Collected data entries
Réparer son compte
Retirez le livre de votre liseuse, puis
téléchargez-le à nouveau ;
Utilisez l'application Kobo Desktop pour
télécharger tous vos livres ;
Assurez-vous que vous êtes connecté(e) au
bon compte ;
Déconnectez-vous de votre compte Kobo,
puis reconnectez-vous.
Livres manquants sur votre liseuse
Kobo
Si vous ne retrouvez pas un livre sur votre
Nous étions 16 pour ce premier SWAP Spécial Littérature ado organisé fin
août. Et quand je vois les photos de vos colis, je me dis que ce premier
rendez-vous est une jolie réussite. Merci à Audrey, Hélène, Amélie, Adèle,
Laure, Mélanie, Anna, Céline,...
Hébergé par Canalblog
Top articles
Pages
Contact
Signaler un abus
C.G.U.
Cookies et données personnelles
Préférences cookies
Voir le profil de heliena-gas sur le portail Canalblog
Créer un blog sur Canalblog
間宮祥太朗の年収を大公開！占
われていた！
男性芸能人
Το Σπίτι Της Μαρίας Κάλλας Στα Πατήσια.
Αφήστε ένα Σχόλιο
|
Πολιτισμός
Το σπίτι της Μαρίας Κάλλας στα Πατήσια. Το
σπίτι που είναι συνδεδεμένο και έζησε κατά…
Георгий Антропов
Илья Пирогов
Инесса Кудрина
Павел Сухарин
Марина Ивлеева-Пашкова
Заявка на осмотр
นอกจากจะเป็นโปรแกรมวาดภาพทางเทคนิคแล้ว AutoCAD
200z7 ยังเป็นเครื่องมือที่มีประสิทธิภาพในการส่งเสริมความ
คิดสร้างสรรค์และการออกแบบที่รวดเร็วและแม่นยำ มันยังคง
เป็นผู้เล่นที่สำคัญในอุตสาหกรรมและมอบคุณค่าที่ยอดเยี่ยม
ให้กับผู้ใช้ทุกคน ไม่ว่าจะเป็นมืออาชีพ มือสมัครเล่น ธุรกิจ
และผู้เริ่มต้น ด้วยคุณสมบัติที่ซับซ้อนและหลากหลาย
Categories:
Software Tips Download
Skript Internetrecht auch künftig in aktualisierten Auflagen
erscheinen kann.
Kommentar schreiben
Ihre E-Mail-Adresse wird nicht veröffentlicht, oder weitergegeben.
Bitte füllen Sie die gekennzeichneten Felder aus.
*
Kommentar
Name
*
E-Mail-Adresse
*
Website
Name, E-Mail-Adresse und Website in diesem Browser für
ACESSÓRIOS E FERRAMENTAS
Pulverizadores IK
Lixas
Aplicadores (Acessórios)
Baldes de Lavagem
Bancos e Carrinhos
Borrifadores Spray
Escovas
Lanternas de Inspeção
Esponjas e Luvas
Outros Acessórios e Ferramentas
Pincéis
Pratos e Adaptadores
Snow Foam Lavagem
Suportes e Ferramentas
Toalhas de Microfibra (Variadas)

● **TASK**: Only a number is wanted here: the count of lines in the data that include the word "pour".

● **ANSWER SECTION**: 2